Comprehending star formation in nearby galaxies is essential for deciphering the core mechanisms behind stellar birth. Using high-resolution CO line emission data from the Atacama Large Millimeter/submillimeter Array (ALMA), this research examines the CO excitation characteristics in two nearby star-forming galaxies, NGC 2903 and NGC 3627. We processed raw data cubes with pystructure, creating 2D moment maps to visualize CO ratios. High-resolution CO data from different rotational transitions (CO(1-0), CO(2-1), CO(3-2)) were used to study CO excitation. The study also incorporated stellar mass surface density and star formation rate (SFR) surface density maps to explore correlations between these properties and CO ratios. Using the Dense Gas Toolbox, we outlined the density structures of molecular gas, offering deeper insights into the underlying physical conditions influencing observed CO excitation patterns. We detected changes in CO line ratios that emphasize areas with elevated excitation conditions, suggesting higher gas density or temperature, which are closely associated with star formation activities. These variations suggest that non-thermal processes, such as collisions and radiation from stars, significantly influence CO excitation, as evidenced by the non-local thermodynamic equilibrium (non-LTE) excitation observed.
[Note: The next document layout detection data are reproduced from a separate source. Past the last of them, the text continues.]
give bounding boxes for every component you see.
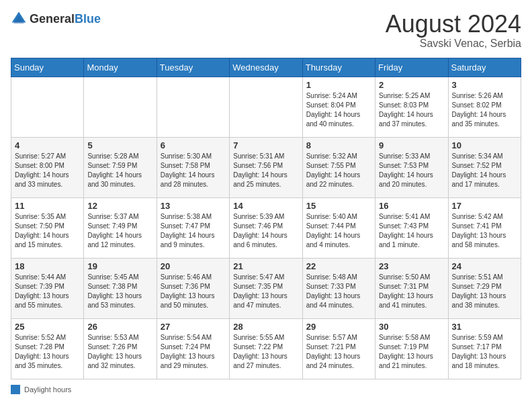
calendar-cell: 2Sunrise: 5:25 AMSunset: 8:03 PMDaylight…	[375, 77, 448, 137]
logo-icon	[11, 11, 27, 27]
calendar-cell: 28Sunrise: 5:55 AMSunset: 7:22 PMDayligh…	[230, 318, 302, 379]
day-info: Sunrise: 5:32 AMSunset: 7:55 PMDaylight:…	[306, 152, 371, 189]
daylight-color-indicator	[11, 385, 20, 394]
day-info: Sunrise: 5:48 AMSunset: 7:33 PMDaylight:…	[306, 273, 371, 310]
day-info: Sunrise: 5:24 AMSunset: 8:04 PMDaylight:…	[306, 91, 371, 129]
day-number: 9	[379, 140, 444, 150]
calendar-table: SundayMondayTuesdayWednesdayThursdayFrid…	[11, 58, 521, 379]
day-info: Sunrise: 5:34 AMSunset: 7:52 PMDaylight:…	[452, 152, 517, 189]
day-number: 10	[452, 140, 517, 150]
day-number: 28	[233, 322, 298, 332]
title-area: August 2024 Savski Venac, Serbia	[386, 11, 521, 50]
day-info: Sunrise: 5:53 AMSunset: 7:26 PMDaylight:…	[87, 333, 152, 371]
day-number: 19	[87, 261, 152, 271]
calendar-cell: 12Sunrise: 5:37 AMSunset: 7:49 PMDayligh…	[84, 197, 157, 258]
day-info: Sunrise: 5:58 AMSunset: 7:19 PMDaylight:…	[379, 333, 444, 371]
calendar-cell	[84, 77, 157, 137]
day-number: 18	[15, 261, 80, 271]
col-header-wednesday: Wednesday	[230, 58, 302, 77]
day-info: Sunrise: 5:28 AMSunset: 7:59 PMDaylight:…	[87, 152, 152, 189]
calendar-cell: 5Sunrise: 5:28 AMSunset: 7:59 PMDaylight…	[84, 137, 157, 197]
day-number: 8	[306, 140, 371, 150]
day-info: Sunrise: 5:55 AMSunset: 7:22 PMDaylight:…	[233, 333, 298, 371]
calendar-cell: 31Sunrise: 5:59 AMSunset: 7:17 PMDayligh…	[448, 318, 521, 379]
logo-text-blue: Blue	[75, 12, 101, 26]
calendar-cell: 25Sunrise: 5:52 AMSunset: 7:28 PMDayligh…	[11, 318, 84, 379]
logo-text-general: General	[30, 12, 75, 26]
day-number: 15	[306, 201, 371, 211]
day-info: Sunrise: 5:59 AMSunset: 7:17 PMDaylight:…	[452, 333, 517, 371]
day-number: 6	[161, 140, 226, 150]
day-number: 20	[161, 261, 226, 271]
calendar-cell: 3Sunrise: 5:26 AMSunset: 8:02 PMDaylight…	[448, 77, 521, 137]
calendar-cell: 24Sunrise: 5:51 AMSunset: 7:29 PMDayligh…	[448, 258, 521, 318]
col-header-thursday: Thursday	[302, 58, 375, 77]
calendar-cell: 17Sunrise: 5:42 AMSunset: 7:41 PMDayligh…	[448, 197, 521, 258]
calendar-cell: 8Sunrise: 5:32 AMSunset: 7:55 PMDaylight…	[302, 137, 375, 197]
day-number: 21	[233, 261, 298, 271]
calendar-cell: 7Sunrise: 5:31 AMSunset: 7:56 PMDaylight…	[230, 137, 302, 197]
day-info: Sunrise: 5:52 AMSunset: 7:28 PMDaylight:…	[15, 333, 80, 371]
calendar-cell: 20Sunrise: 5:46 AMSunset: 7:36 PMDayligh…	[157, 258, 229, 318]
calendar-cell	[11, 77, 84, 137]
day-info: Sunrise: 5:44 AMSunset: 7:39 PMDaylight:…	[15, 273, 80, 310]
day-number: 24	[452, 261, 517, 271]
day-number: 1	[306, 80, 371, 90]
day-info: Sunrise: 5:33 AMSunset: 7:53 PMDaylight:…	[379, 152, 444, 189]
day-info: Sunrise: 5:25 AMSunset: 8:03 PMDaylight:…	[379, 91, 444, 129]
calendar-cell: 9Sunrise: 5:33 AMSunset: 7:53 PMDaylight…	[375, 137, 448, 197]
day-number: 22	[306, 261, 371, 271]
calendar-cell: 4Sunrise: 5:27 AMSunset: 8:00 PMDaylight…	[11, 137, 84, 197]
calendar-cell: 18Sunrise: 5:44 AMSunset: 7:39 PMDayligh…	[11, 258, 84, 318]
calendar-cell: 30Sunrise: 5:58 AMSunset: 7:19 PMDayligh…	[375, 318, 448, 379]
day-number: 4	[15, 140, 80, 150]
day-info: Sunrise: 5:37 AMSunset: 7:49 PMDaylight:…	[87, 212, 152, 250]
month-year-title: August 2024	[386, 11, 521, 38]
col-header-monday: Monday	[84, 58, 157, 77]
col-header-sunday: Sunday	[11, 58, 84, 77]
calendar-cell: 1Sunrise: 5:24 AMSunset: 8:04 PMDaylight…	[302, 77, 375, 137]
calendar-cell: 13Sunrise: 5:38 AMSunset: 7:47 PMDayligh…	[157, 197, 229, 258]
calendar-week-row: 1Sunrise: 5:24 AMSunset: 8:04 PMDaylight…	[11, 77, 521, 137]
day-number: 17	[452, 201, 517, 211]
calendar-cell: 10Sunrise: 5:34 AMSunset: 7:52 PMDayligh…	[448, 137, 521, 197]
day-number: 29	[306, 322, 371, 332]
day-number: 5	[87, 140, 152, 150]
day-info: Sunrise: 5:39 AMSunset: 7:46 PMDaylight:…	[233, 212, 298, 250]
day-number: 11	[15, 201, 80, 211]
day-info: Sunrise: 5:27 AMSunset: 8:00 PMDaylight:…	[15, 152, 80, 189]
day-number: 30	[379, 322, 444, 332]
day-number: 13	[161, 201, 226, 211]
calendar-cell: 19Sunrise: 5:45 AMSunset: 7:38 PMDayligh…	[84, 258, 157, 318]
calendar-cell: 6Sunrise: 5:30 AMSunset: 7:58 PMDaylight…	[157, 137, 229, 197]
location-subtitle: Savski Venac, Serbia	[386, 38, 521, 50]
day-info: Sunrise: 5:31 AMSunset: 7:56 PMDaylight:…	[233, 152, 298, 189]
day-info: Sunrise: 5:45 AMSunset: 7:38 PMDaylight:…	[87, 273, 152, 310]
day-info: Sunrise: 5:50 AMSunset: 7:31 PMDaylight:…	[379, 273, 444, 310]
day-number: 25	[15, 322, 80, 332]
footer-area: Daylight hours	[11, 385, 521, 394]
day-info: Sunrise: 5:51 AMSunset: 7:29 PMDaylight:…	[452, 273, 517, 310]
day-number: 2	[379, 80, 444, 90]
day-number: 16	[379, 201, 444, 211]
calendar-cell: 23Sunrise: 5:50 AMSunset: 7:31 PMDayligh…	[375, 258, 448, 318]
calendar-cell: 21Sunrise: 5:47 AMSunset: 7:35 PMDayligh…	[230, 258, 302, 318]
day-info: Sunrise: 5:40 AMSunset: 7:44 PMDaylight:…	[306, 212, 371, 250]
calendar-week-row: 25Sunrise: 5:52 AMSunset: 7:28 PMDayligh…	[11, 318, 521, 379]
col-header-saturday: Saturday	[448, 58, 521, 77]
day-info: Sunrise: 5:42 AMSunset: 7:41 PMDaylight:…	[452, 212, 517, 250]
calendar-cell: 11Sunrise: 5:35 AMSunset: 7:50 PMDayligh…	[11, 197, 84, 258]
calendar-cell: 22Sunrise: 5:48 AMSunset: 7:33 PMDayligh…	[302, 258, 375, 318]
day-info: Sunrise: 5:54 AMSunset: 7:24 PMDaylight:…	[161, 333, 226, 371]
calendar-header-row: SundayMondayTuesdayWednesdayThursdayFrid…	[11, 58, 521, 77]
day-number: 3	[452, 80, 517, 90]
day-number: 12	[87, 201, 152, 211]
col-header-friday: Friday	[375, 58, 448, 77]
day-info: Sunrise: 5:30 AMSunset: 7:58 PMDaylight:…	[161, 152, 226, 189]
calendar-cell	[157, 77, 229, 137]
header: GeneralBlue August 2024 Savski Venac, Se…	[11, 11, 521, 50]
day-info: Sunrise: 5:26 AMSunset: 8:02 PMDaylight:…	[452, 91, 517, 129]
calendar-week-row: 4Sunrise: 5:27 AMSunset: 8:00 PMDaylight…	[11, 137, 521, 197]
calendar-cell: 29Sunrise: 5:57 AMSunset: 7:21 PMDayligh…	[302, 318, 375, 379]
day-number: 14	[233, 201, 298, 211]
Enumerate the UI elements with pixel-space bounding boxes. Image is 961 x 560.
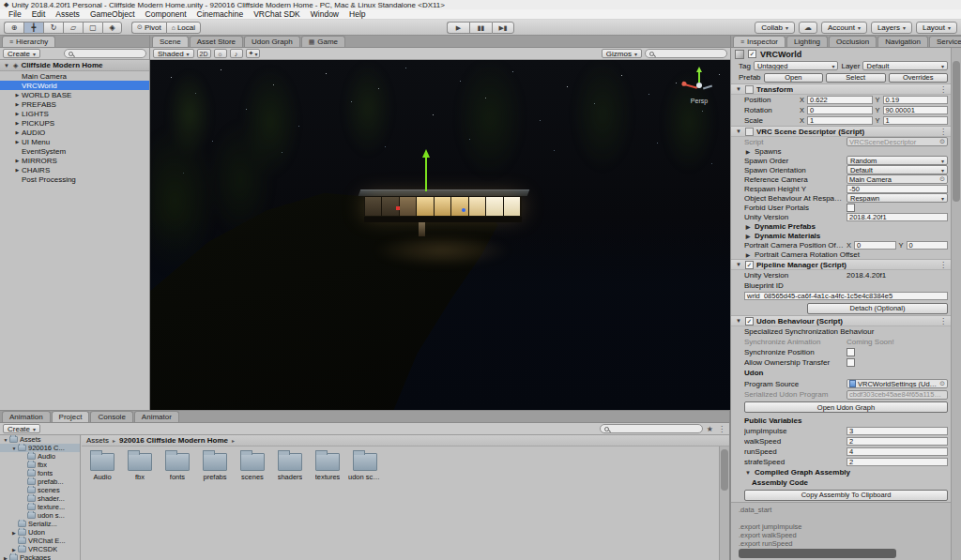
unity-version-field[interactable]: 2018.4.20f1: [847, 213, 948, 221]
foldout-closed-icon[interactable]: ▶: [13, 158, 22, 163]
tree-item-serialized[interactable]: Serializ...: [0, 520, 80, 528]
step-button[interactable]: ▶▮: [492, 22, 514, 34]
hierarchy-item-eventsystem[interactable]: EventSystem: [0, 146, 149, 156]
foldout-closed-icon[interactable]: ▶: [744, 148, 752, 155]
breadcrumb-current-folder[interactable]: 920016 Cliffside Modern Home: [119, 436, 228, 445]
tab-lighting[interactable]: Lighting: [786, 36, 828, 47]
tab-services[interactable]: Services: [929, 36, 961, 47]
persp-label[interactable]: Persp: [674, 98, 725, 104]
menu-component[interactable]: Component: [141, 9, 191, 20]
tab-animation[interactable]: Animation: [2, 411, 51, 422]
foldout-closed-icon[interactable]: ▶: [2, 555, 9, 560]
tree-item-scenes[interactable]: scenes: [0, 486, 80, 494]
z-axis-icon[interactable]: [703, 85, 712, 90]
orientation-gizmo[interactable]: Persp: [681, 66, 717, 107]
tree-item-audio[interactable]: Audio: [0, 452, 80, 461]
scale-x-field[interactable]: 1: [807, 116, 872, 125]
scale-y-field[interactable]: 1: [883, 116, 948, 125]
foldout-closed-icon[interactable]: ▶: [13, 111, 22, 116]
tree-item-assets[interactable]: ▼Assets: [0, 435, 80, 444]
project-create-dropdown[interactable]: Create▾: [3, 424, 40, 433]
hierarchy-item-post-processing[interactable]: Post Processing: [0, 174, 149, 184]
respawn-height-field[interactable]: -50: [847, 185, 948, 193]
hierarchy-item-mirrors[interactable]: ▶MIRRORS: [0, 156, 149, 165]
more-icon[interactable]: ⋮: [717, 425, 726, 433]
menu-assets[interactable]: Assets: [51, 9, 84, 20]
folder-item-udon-scripts[interactable]: udon scri...: [348, 453, 382, 481]
cliffside-house-model[interactable]: [364, 189, 526, 238]
foldout-closed-icon[interactable]: ▶: [13, 167, 22, 173]
play-button[interactable]: ▶: [447, 22, 469, 34]
transform-tool-button[interactable]: ◈: [102, 22, 122, 34]
menu-help[interactable]: Help: [344, 9, 370, 20]
foldout-closed-icon[interactable]: ▶: [744, 233, 752, 239]
hierarchy-item-audio[interactable]: ▶AUDIO: [0, 128, 149, 137]
object-picker-icon[interactable]: ⊙: [939, 138, 945, 145]
layer-dropdown[interactable]: Default▾: [862, 61, 948, 70]
tree-item-fonts[interactable]: fonts: [0, 469, 80, 477]
menu-window[interactable]: Window: [306, 9, 343, 20]
foldout-closed-icon[interactable]: ▶: [13, 139, 22, 144]
tab-console[interactable]: Console: [90, 411, 132, 422]
synchronize-position-checkbox[interactable]: [847, 348, 855, 356]
scene-asset-header[interactable]: ▼ ◈ Cliffside Modern Home: [0, 60, 149, 71]
local-toggle[interactable]: ⌂Local: [166, 22, 201, 34]
folder-item-fonts[interactable]: fonts: [160, 453, 194, 481]
foldout-open-icon[interactable]: ▼: [10, 446, 18, 451]
runspeed-field[interactable]: 4: [847, 447, 948, 456]
active-checkbox[interactable]: ✓: [748, 50, 756, 58]
cloud-button[interactable]: ☁: [799, 22, 817, 34]
folder-item-scenes[interactable]: scenes: [236, 453, 269, 481]
position-x-field[interactable]: 0.622: [807, 96, 872, 104]
menu-edit[interactable]: Edit: [27, 9, 51, 20]
tree-item-prefabs[interactable]: prefab...: [0, 477, 80, 486]
assembly-code-block[interactable]: .data_start .export jumpImpulse .export …: [731, 502, 952, 560]
tree-item-udon-scripts[interactable]: udon s...: [0, 511, 80, 520]
rotation-y-field[interactable]: 90.00001: [883, 106, 948, 114]
tree-item-920016[interactable]: ▼920016 C...: [0, 444, 80, 452]
udon-behaviour-header[interactable]: ▼ ✓ Udon Behaviour (Script) ⋮: [731, 315, 952, 326]
foldout-closed-icon[interactable]: ▶: [13, 92, 22, 98]
tree-item-shaders[interactable]: shader...: [0, 494, 80, 503]
foldout-closed-icon[interactable]: ▶: [744, 223, 752, 230]
tab-animator[interactable]: Animator: [134, 411, 179, 422]
gizmo-center-icon[interactable]: [696, 83, 702, 88]
gear-icon[interactable]: ⋮: [938, 85, 948, 94]
portrait-camera-y-field[interactable]: 0: [907, 241, 948, 250]
foldout-open-icon[interactable]: ▼: [735, 86, 742, 92]
gear-icon[interactable]: ⋮: [938, 261, 948, 269]
position-y-field[interactable]: 0.19: [883, 96, 948, 104]
hierarchy-item-pickups[interactable]: ▶PICKUPS: [0, 118, 149, 128]
scale-tool-button[interactable]: ▱: [63, 22, 83, 34]
hierarchy-item-world-base[interactable]: ▶WORLD BASE: [0, 90, 149, 99]
transform-component-header[interactable]: ▼ Transform ⋮: [731, 83, 952, 95]
menu-file[interactable]: File: [4, 9, 26, 20]
menu-cinemachine[interactable]: Cinemachine: [192, 9, 249, 20]
hierarchy-search-input[interactable]: [64, 49, 146, 58]
favorites-icon[interactable]: ★: [706, 425, 714, 433]
tag-dropdown[interactable]: Untagged▾: [754, 61, 839, 70]
hierarchy-item-vrcworld[interactable]: VRCWorld: [0, 81, 149, 90]
rotation-x-field[interactable]: 0: [807, 106, 872, 114]
breadcrumb-assets[interactable]: Assets: [86, 436, 109, 445]
blueprint-id-field[interactable]: wrld_08565d45-ca6f-4a1c-a4fc-1c5e4c8384e…: [744, 292, 948, 300]
inspector-scrollbar[interactable]: [951, 48, 961, 560]
hierarchy-item-lights[interactable]: ▶LIGHTS: [0, 109, 149, 118]
open-udon-graph-button[interactable]: Open Udon Graph: [744, 401, 948, 413]
audio-toggle[interactable]: ♪: [230, 49, 243, 58]
tree-item-packages[interactable]: ▶Packages: [0, 553, 80, 560]
menu-gameobject[interactable]: GameObject: [85, 9, 140, 20]
pause-button[interactable]: ▮▮: [469, 22, 492, 34]
tab-inspector[interactable]: ≡Inspector: [733, 36, 786, 47]
scene-viewport[interactable]: Persp: [150, 60, 730, 410]
gizmos-dropdown[interactable]: Gizmos▾: [602, 49, 642, 58]
tab-occlusion[interactable]: Occlusion: [829, 36, 877, 47]
foldout-closed-icon[interactable]: ▶: [10, 547, 18, 552]
tree-item-vrchat-examples[interactable]: VRChat E...: [0, 537, 80, 545]
collab-dropdown[interactable]: Collab▾: [755, 22, 795, 34]
folder-item-textures[interactable]: textures: [311, 453, 344, 481]
foldout-closed-icon[interactable]: ▶: [13, 101, 22, 107]
program-source-field[interactable]: VRCWorldSettings (UdonGraphProgramAsset)…: [847, 379, 948, 388]
folder-item-audio[interactable]: Audio: [85, 453, 119, 481]
pipeline-manager-header[interactable]: ▼ ✓ Pipeline Manager (Script) ⋮: [731, 259, 952, 270]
Our findings indicate that the CO(3-2)-to-lower-J ratios are significantly affected by the SFR surface density, underscoring the influence of local star-forming environments on molecular gas excitation. Moment ratio maps display higher CO(3-2)/CO(2-1) ratios in the central regions of both galaxies, implying increased radiation and elevated temperatures in these zones. The connection between elevated CO ratios and regions with high SFR surface density further supports this relationship.x In contrast, stellar mass surface density appears to have a less pronounced effect on CO excitation, suggesting that local star formation processes, rather than large-scale galactic structures, predominantly drive the excitation conditions. This study highlights the importance of CO line ratios as diagnostic tools for understanding the excitation conditions of molecular gas in star-forming galaxies.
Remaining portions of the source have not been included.